Please filter the listing below and copy out the lines that hold "поїздку".
Task inputs Block Start
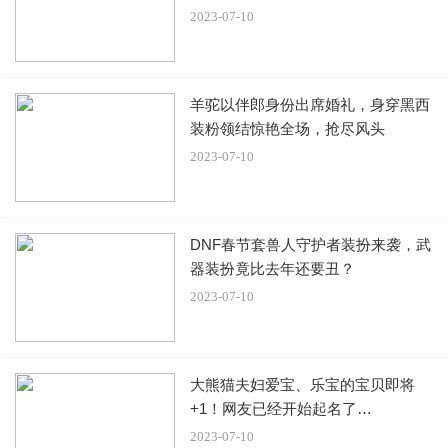
2023-07-10
玛丽亚·嘉茜娅·蔻丽始终歌颂独特的女性魅力，通过
羊驼以伴郎身份出席婚礼，身穿黑西
束腰上衣、装饰裙边、斗篷、披肩等的精裁元素，将
装粉领结惊艳全场，抢尽风头
古神话的历史感与经典的时尚设计碰撞交织，典雅高
2023-07-10
洁感呼之欲出；垂软有质感的面料勾勒女性柔美的身
体曲线，轻盈飘逸中又裹挟着力量感。
DNF春节套兽人守护者装扮来袭，武
器装扮竟比去年还要丑？
2023-07-10
大熊猫夫妇爱宝、乐宝的宝贝即将
左滑查看更多秀场图片
+1！网友已经开始起名了…
2023-07-10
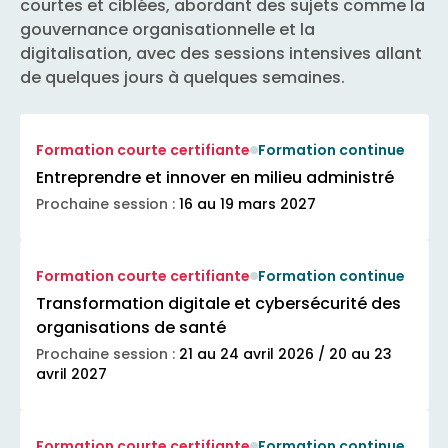
courtes et ciblées, abordant des sujets comme la
gouvernance organisationnelle et la
digitalisation, avec des sessions intensives allant
de quelques jours à quelques semaines.
Formation courte certifiante
Formation continue
Entreprendre et innover en milieu administré
Prochaine session :
16 au 19 mars 2027
Formation courte certifiante
Formation continue
Transformation digitale et cybersécurité des
organisations de santé
Prochaine session :
21 au 24 avril 2026 / 20 au 23
avril 2027
Formation courte certifiante
Formation continue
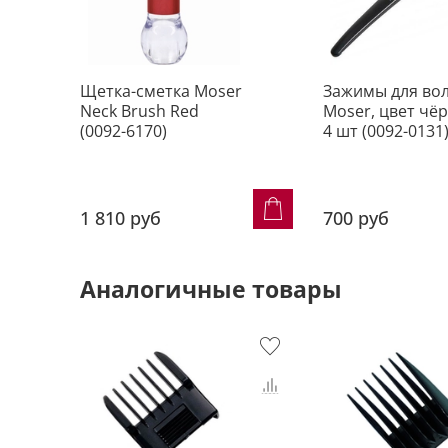
Щетка-сметка Moser
Зажимы для во
Neck Brush Red
Moser, цвет чё
(0092-6170)
4 шт (0092-0131
1 810 руб
700 руб
Аналогичные товары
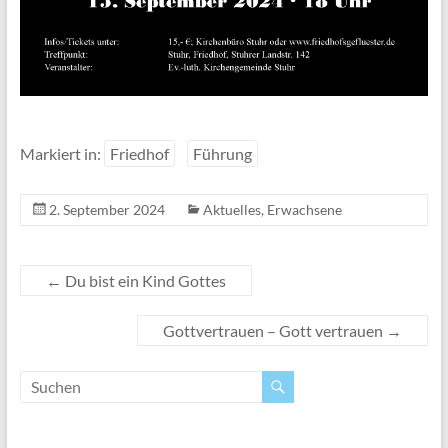
Markiert in:
Friedhof
Führung
2. September 2024
Aktuelles
,
Erwachsene
←
Du bist ein Kind Gottes
Gottvertrauen – Gott vertrauen
→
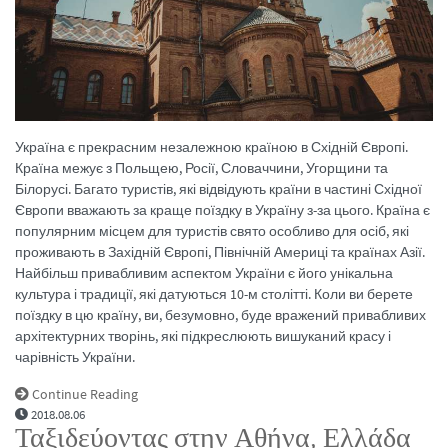
Україна є прекрасним незалежною країною в Східній Європі.
Країна межує з Польщею, Росії, Словаччини, Угорщини та
Білорусі. Багато туристів, які відвідують країни в частині Східної
Європи вважають за краще поїздку в Україну з-за цього. Країна є
популярним місцем для туристів свято особливо для осіб, які
проживають в Західній Європі, Північній Америці та країнах Азії.
Найбільш привабливим аспектом України є його унікальна
культура і традиції, які датуються 10-м столітті. Коли ви берете
поїздку в цю країну, ви, безумовно, буде вражений привабливих
архітектурних творінь, які підкреслюють вишуканий красу і
чарівність України.
Continue Reading
2018.08.06
Ταξιδεύοντας στην Αθήνα, Ελλάδα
Task inputs Block End
▶ _Solved problem_:
Європи вважають за краще поїздку в Україну з-за цього. Країна є
поїздку в цю країну, ви, безумовно, буде вражений привабливих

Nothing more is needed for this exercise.